Quantitative determination of 18 mineral elements in blood serum: values in Chronic-Degenerative diseases, previously diagnosticated.
Donato Perez Garcia [y Bellon], M.D. 1984
1. To elaborate a Table, In concentrating measuring units expressed in parts per million (PPM), for each chronic- degenerative disease previously diagnosticated, that will have the statistical range (upper and lower limits) for each of the 18 mineral elements quantitatively determined in blood serum samples, and which may be utilized for:
1.1. Facilitating the differential diagnosis;
1.2. Assisting in the early detection of the disease, even asymptomatic, and preventing unrepairable damage;
1.3. Estimating the activity of the disease, and;
1.4. Assisting in the evaluation of the effect of the therapeutical agent used.
2. To not replace the correct clinical criterion, and the basic knowledge of the medicine.
Of the 100 chemical elements found in the cortex of the Earth, only 22 are essential components of live organisms (Table 1), and only 16 thereof are found in all kinds of organisms.
The inorganic components of the human body are mainly sodium, potassium, chloride, calcium, magnesium, iron, phosphorus and sulphur. These constitute the major part of the skeleton minerals as well as of the most abundant buffer ions in the body fluids. Together with these there are other present in a minor concentration, reason why they are called trace elements like copper, molybdenum, cobalt, manganese, zinc, chromium, iodine and fluoride. Also in the body ashes other elements are found such as: barium, strontium, lead, nickel and mercury. No important role in metabolism has been assigned to the latter; they only represent accumulations without controlled absorption or excretion, so they are considered as polluting residuals of the body.

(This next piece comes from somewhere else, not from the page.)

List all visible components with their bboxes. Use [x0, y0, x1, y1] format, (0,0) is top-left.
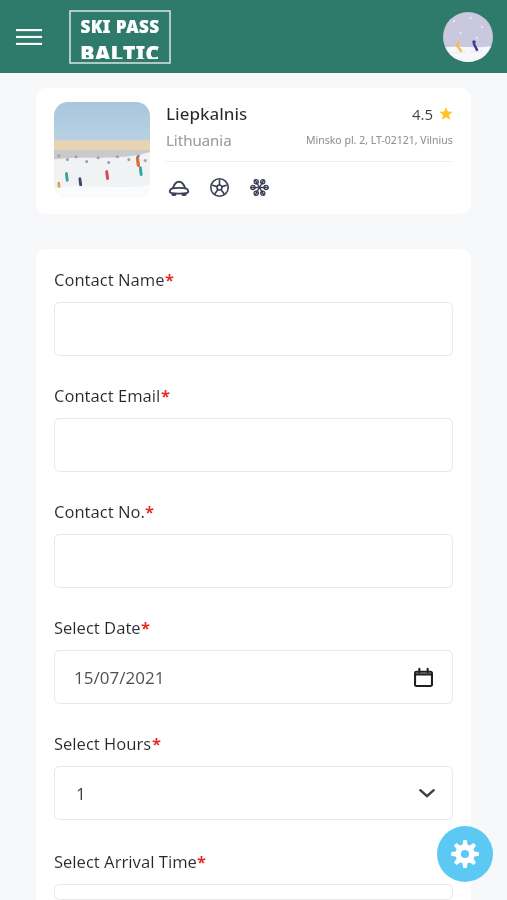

Minerals are essential factors in the nutrition of the human being. They are essential for the bones, teeth, muscles, blood and nerve cells. They act as enzymic cofactors for many biochemical reactions, and some are an important part in hormone production.
The functions in the metabolism of the human body, of the elements described up to this date by other investigators, include:
1) Sodium, potassium and chloride: these, can be found in major amounts in the body fluids. Sodium and chloride are more abundant in the extracellular fluids. potassium is found in major concentration intracellularly, and is necessary for muscle contraction (specially cardiac fiber), transmission o4 the nerve impulses, synthesis of some proteins, and as an enzymic cofactor. 2>Calcium: this is the main component of bones and teeth. It acts in the process of coagulation, regulation of the heart beat, cellular permeability, muscular contraction, transmission of the nerve impulses and enzymic activity.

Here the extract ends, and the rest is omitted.